田晋中微微一怔,没想到他会问出如此宏大的问题,沉吟片刻,认真答道:“道之尽头,玄之又玄。依我浅见,当是性命双修,天人合一,最终超脱生死,得证大道。我龙虎山传承,性命为本,符箓雷法为用,便是引导我等循正途,一步步接近那无上之境。”
“一步步……”张怀义低声重复着,眼中闪过一丝难以察觉的迷茫,“可是师兄,若……若有那么一条路,能让人跳过这漫长的‘一步步’,直接触及那‘道’的本源,甚至……掌控某种规则呢?”
田晋中眉头微蹙,察觉到了张怀义语气中的异样,他仔细看着张怀义的眼睛,那眼底深处似乎燃烧着一簇他看不懂的火焰。
“怀义,”田晋中的声音严肃了几分,“修行之路,岂有真正的捷径?你所言‘直接触及本源’、‘掌控规则’,听起来固然诱人,但恐怕已落入‘妄境’!力量皆有代价,越是看似通天的大道,其下隐藏的陷阱可能越深。便如那东瀛异人,追求威力强大的式神与忍术,却往往迷失心性,堕入魔道。我辈修士,当谨守本心,循序渐进,方是正途。切不可因一时之惑,误入歧途啊!”

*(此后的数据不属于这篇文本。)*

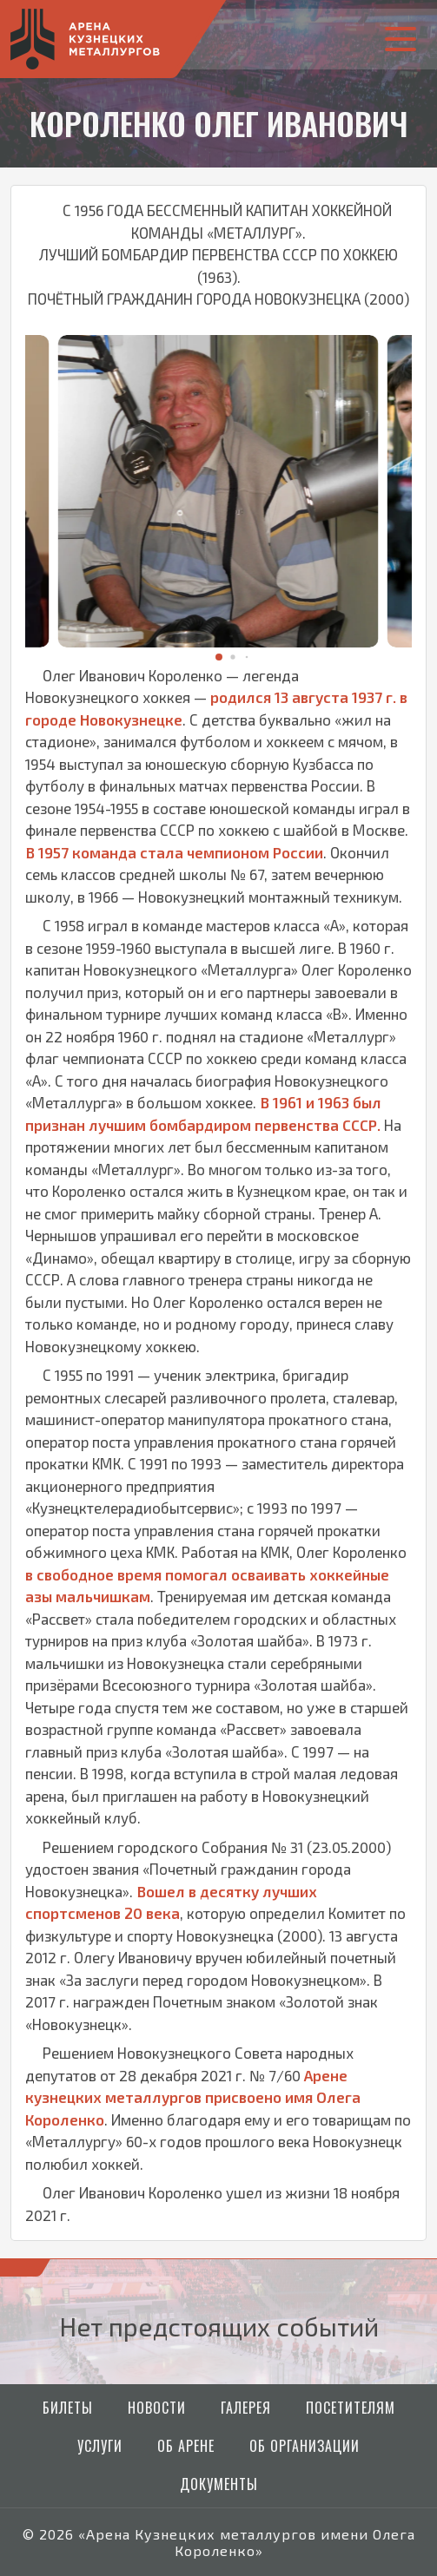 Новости (157, 2407)
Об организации (304, 2445)
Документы (219, 2484)
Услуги (99, 2445)
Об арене (186, 2445)
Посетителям (350, 2407)
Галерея (246, 2407)
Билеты (68, 2407) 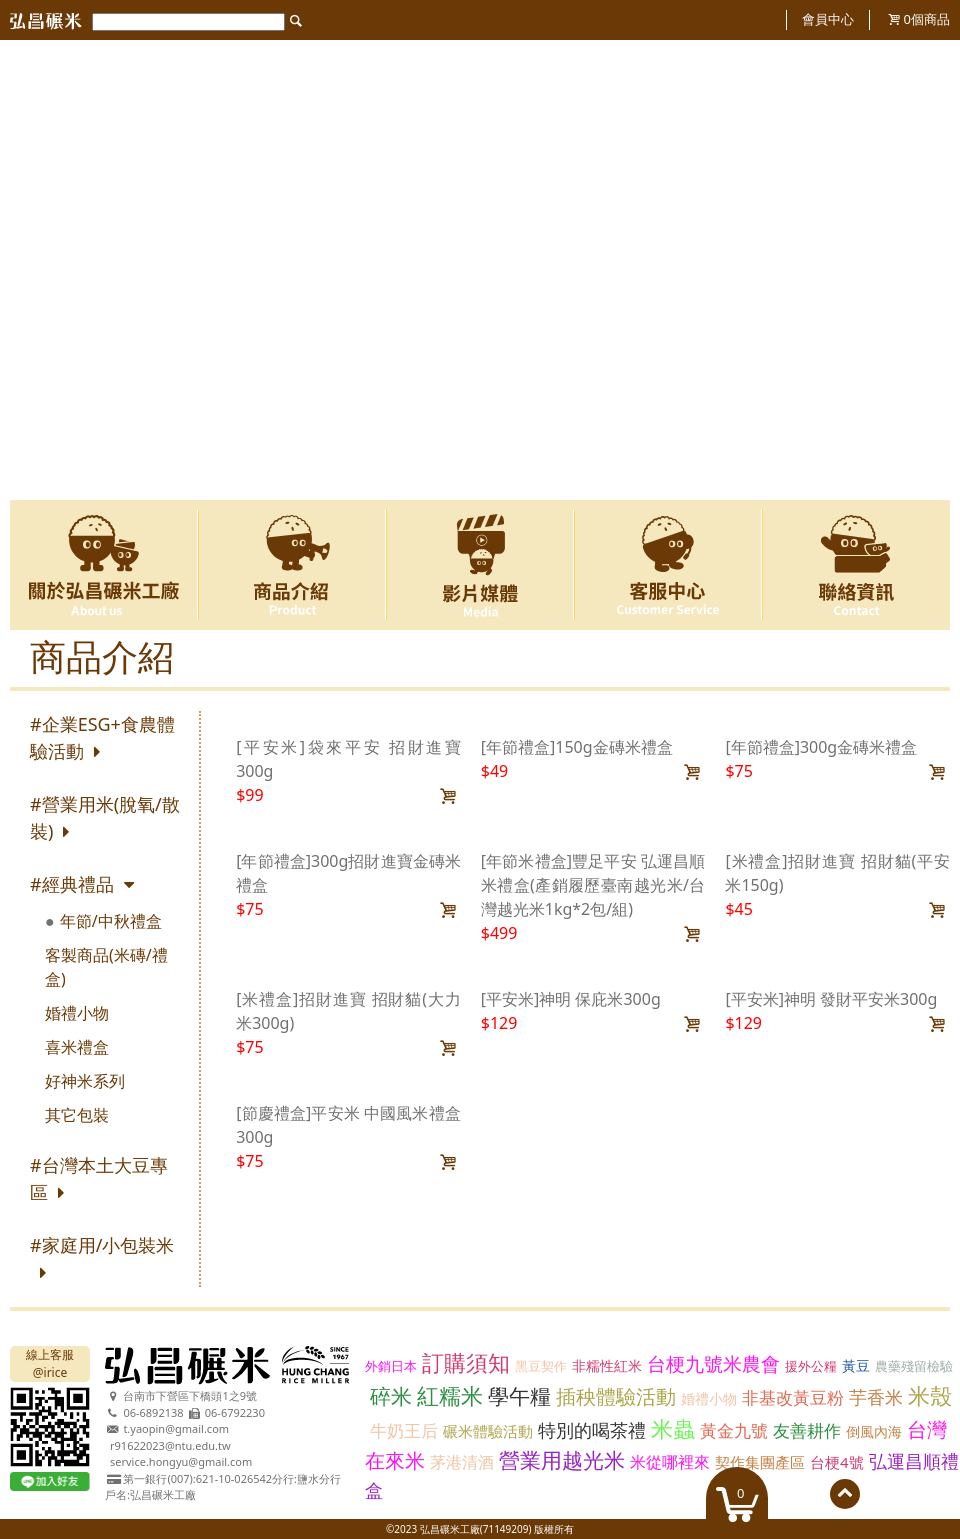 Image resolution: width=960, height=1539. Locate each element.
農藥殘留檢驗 (914, 1366)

他的话语重心长,带着关切与警示。这正是龙虎山正统的教育,也是张知秋生前一直秉持的理念。
张怀义垂下了眼睑,掩去了眸中翻腾的情绪。他知道田晋中是为他好,师兄的话在理。但是……“妄境”?“歧途”?
他脑海中再次浮现那绝对防御的壁垒。师兄施展的,难道也是“歧途”吗?如果不是,那为何宗门典籍中从未记载?如果是,那为何能展现出如此近乎于“道”的力量?
这种矛盾,让他心中的迷茫非但没有减轻,反而更加深重。
他抬起头,脸上挤出一个有些勉强的笑容:“师兄说的是,是我……胡思乱想了。只是养伤无聊,看了些杂书,胡乱发些感慨罢了。”
田晋中看着他,心中轻轻叹了口气。他知道这位师弟心思极重,此次经历又太过惨烈,有些心结并非三言两语能够解开。他拍了拍张怀义的肩膀,语气放缓:“我知道你心中难过,也知你追求上进。但凡事欲速则不达。好好养伤,待身体康复,你我兄弟再并肩作战,一步步走下去,前方的路,自然会明朗。”
又闲聊了几句,陆瑾便起身告辞了。
房间内再次恢复了寂静。阳光移动,斑驳的光影发生了变化。
张怀义缓缓抬起手,看着自己依旧有些苍白无力的指尖。陆瑾的话在他耳边回响,师兄那壁垒的身影和灰衣人那“抹除”的手段,也在他眼前交替闪现。
“正途……歧途……”
“一步步……直达本源……”
他猛地攥紧了手指,指甲深深陷入掌心,带来一丝刺痛。
不!他无法接受!无法接受那种在绝对力量面前的无力感!无法接受明明窥见了更高层次的可能,却要被所谓的“正途”束缚手脚!
如果现有的路,无法抵达他所渴望的那个“终点”,那么……为什么不能去寻找一条新的路?哪怕那条路被世人视为“歧途”,被视为“妄境”!
对力量的渴望,如同压抑已久的火山,在他心底疯狂地奔涌、积蓄。伤势的限制,旁人的规劝,非但不能阻止他,反而更像是在为这座火山添加最后的压力。
他再次将目光投向那些散落的、记载着模糊传说的古籍残篇,眼神变得前所未有的锐利和……决绝。
既然龙虎山的正统典籍中没有答案,那么……那些被视为“外道”、“杂家”,甚至可能是“禁忌”的记载呢?那些流落民间,或者被某些隐秘势力收藏的,关于“先天一炁”、“规则之力”的只言片语呢?
他知道,自己即将踏上的,是一条与身边所有人期望都背道而驰的道路。一条充满未知、危险,可能万劫不复的道路。
但此刻,他心中没有恐惧,只有一种近乎偏执的坚定。
歧路,已然在脚下初显。而他,已经做好了独自前行的准备。只为追寻那惊鸿一瞥间,所窥见的——本源之光。